::: EXTRACTED DATA :::

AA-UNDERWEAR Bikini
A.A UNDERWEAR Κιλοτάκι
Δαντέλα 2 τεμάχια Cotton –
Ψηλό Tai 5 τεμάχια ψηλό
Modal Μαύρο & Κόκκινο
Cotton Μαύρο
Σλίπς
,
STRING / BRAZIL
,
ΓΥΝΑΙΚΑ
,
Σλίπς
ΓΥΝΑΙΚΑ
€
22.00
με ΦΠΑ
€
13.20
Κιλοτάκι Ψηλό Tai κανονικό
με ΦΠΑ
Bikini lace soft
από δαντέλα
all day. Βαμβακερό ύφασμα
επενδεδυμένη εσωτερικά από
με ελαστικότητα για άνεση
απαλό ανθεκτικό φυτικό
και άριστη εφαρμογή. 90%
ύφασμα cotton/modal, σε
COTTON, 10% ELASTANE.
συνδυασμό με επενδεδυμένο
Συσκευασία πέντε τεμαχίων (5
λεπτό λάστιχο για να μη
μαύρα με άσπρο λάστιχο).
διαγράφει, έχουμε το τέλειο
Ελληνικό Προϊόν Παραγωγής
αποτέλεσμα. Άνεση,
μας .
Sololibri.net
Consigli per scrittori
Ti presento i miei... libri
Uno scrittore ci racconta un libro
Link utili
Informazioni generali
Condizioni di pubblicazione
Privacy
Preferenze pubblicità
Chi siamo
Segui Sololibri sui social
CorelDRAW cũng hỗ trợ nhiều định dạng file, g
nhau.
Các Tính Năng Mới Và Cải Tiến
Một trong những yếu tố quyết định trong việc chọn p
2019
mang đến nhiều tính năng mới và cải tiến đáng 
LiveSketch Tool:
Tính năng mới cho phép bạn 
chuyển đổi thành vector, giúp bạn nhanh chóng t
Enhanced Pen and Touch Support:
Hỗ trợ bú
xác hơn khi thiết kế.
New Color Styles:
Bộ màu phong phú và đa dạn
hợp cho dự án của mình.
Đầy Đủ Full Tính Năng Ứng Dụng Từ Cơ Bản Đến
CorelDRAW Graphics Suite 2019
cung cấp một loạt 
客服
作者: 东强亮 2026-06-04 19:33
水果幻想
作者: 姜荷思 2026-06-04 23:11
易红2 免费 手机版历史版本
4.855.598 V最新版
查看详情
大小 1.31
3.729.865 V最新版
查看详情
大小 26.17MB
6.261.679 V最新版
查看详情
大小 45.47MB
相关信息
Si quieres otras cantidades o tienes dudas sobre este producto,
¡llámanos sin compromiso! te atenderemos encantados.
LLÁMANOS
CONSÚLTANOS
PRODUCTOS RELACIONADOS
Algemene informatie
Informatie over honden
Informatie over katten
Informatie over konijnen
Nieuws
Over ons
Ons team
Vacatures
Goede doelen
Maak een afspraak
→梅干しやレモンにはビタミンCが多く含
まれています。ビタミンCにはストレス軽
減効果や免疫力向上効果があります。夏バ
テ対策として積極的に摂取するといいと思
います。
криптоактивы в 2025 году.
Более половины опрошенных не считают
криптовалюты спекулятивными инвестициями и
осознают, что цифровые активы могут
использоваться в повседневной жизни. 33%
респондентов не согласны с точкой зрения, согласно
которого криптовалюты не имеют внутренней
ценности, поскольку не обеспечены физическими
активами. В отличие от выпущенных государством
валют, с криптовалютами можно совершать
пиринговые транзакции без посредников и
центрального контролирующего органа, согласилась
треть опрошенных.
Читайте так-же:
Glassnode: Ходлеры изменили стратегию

:::
::: EXTRACTED DATA :::

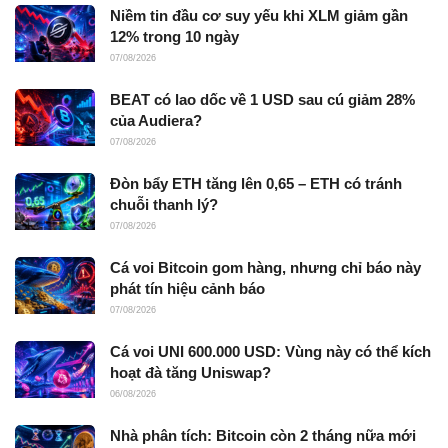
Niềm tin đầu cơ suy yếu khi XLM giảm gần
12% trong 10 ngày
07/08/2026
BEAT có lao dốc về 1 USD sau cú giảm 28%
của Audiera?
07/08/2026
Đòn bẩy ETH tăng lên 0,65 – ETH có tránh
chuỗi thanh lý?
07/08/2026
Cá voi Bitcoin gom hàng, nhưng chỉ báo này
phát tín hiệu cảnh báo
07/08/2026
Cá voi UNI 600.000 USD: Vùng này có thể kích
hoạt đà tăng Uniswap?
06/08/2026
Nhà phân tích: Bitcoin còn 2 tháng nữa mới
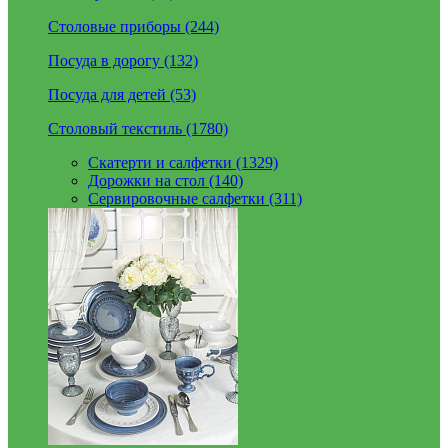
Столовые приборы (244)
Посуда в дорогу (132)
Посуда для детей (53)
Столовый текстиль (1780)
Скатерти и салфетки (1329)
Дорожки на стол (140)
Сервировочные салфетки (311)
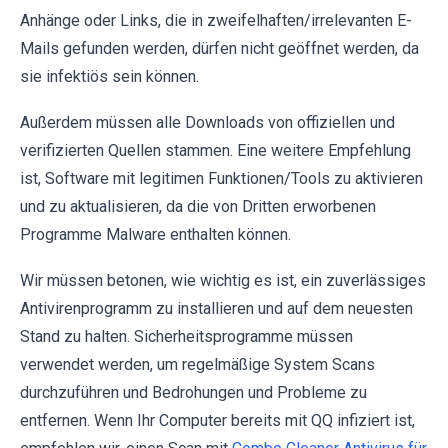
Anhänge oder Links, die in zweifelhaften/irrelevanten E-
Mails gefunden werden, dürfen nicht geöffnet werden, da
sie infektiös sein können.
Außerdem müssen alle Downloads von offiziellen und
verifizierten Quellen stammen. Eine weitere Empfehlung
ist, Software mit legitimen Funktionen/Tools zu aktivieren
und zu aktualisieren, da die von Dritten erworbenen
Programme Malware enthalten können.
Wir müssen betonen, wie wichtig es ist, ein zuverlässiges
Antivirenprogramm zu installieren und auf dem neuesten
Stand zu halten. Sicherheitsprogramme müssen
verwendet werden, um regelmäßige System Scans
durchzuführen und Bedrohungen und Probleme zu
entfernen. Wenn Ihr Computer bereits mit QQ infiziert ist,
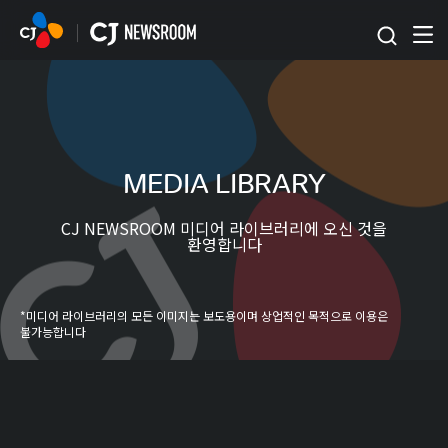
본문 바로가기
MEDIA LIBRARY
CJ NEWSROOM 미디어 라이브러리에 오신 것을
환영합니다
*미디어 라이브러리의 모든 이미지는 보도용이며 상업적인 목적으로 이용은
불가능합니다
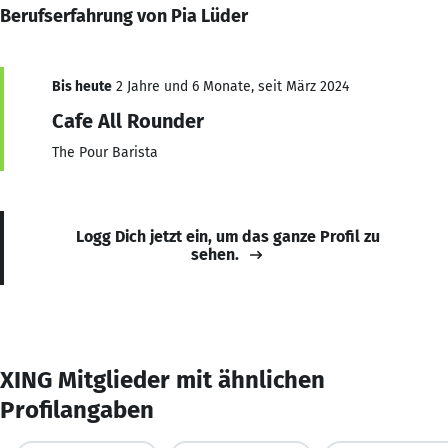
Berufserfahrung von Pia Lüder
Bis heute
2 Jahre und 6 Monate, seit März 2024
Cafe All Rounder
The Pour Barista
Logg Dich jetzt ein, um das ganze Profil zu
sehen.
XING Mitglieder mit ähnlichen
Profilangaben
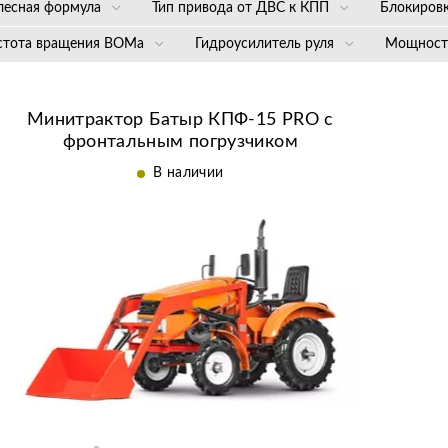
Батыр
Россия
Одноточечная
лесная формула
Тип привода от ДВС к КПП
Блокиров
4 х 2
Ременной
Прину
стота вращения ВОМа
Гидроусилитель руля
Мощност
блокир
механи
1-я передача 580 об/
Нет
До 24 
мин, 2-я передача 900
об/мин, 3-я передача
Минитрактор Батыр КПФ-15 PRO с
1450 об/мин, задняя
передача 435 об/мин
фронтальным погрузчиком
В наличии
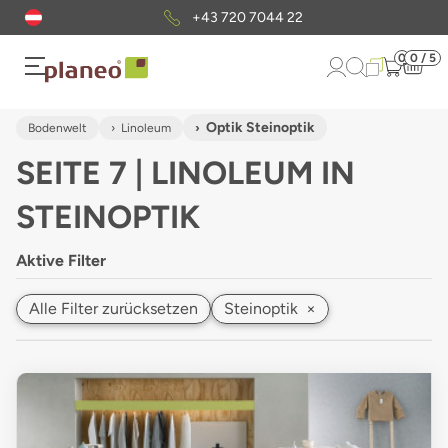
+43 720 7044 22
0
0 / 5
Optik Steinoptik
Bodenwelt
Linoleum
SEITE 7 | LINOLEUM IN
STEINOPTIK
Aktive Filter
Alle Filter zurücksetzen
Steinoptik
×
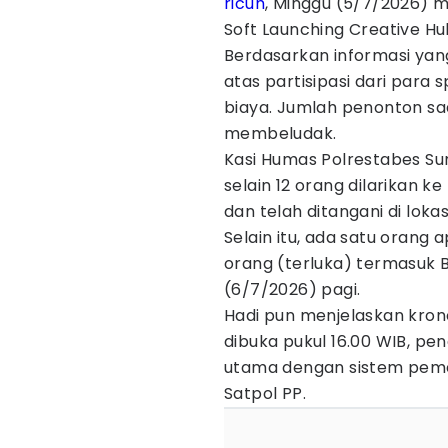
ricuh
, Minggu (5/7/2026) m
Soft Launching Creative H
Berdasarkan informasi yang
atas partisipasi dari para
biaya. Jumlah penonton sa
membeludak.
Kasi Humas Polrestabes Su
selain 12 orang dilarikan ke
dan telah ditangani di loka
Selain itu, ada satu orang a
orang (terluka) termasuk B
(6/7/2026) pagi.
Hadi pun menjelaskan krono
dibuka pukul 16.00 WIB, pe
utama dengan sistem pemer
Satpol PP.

:::

**THE TASK**
Of the lines above, show those in which "nhiều" appears.

**COMPLETED TASK**
CorelDRAW cũng hỗ trợ nhiều định dạng file, g
mang đến nhiều tính năng mới và cải tiến đáng 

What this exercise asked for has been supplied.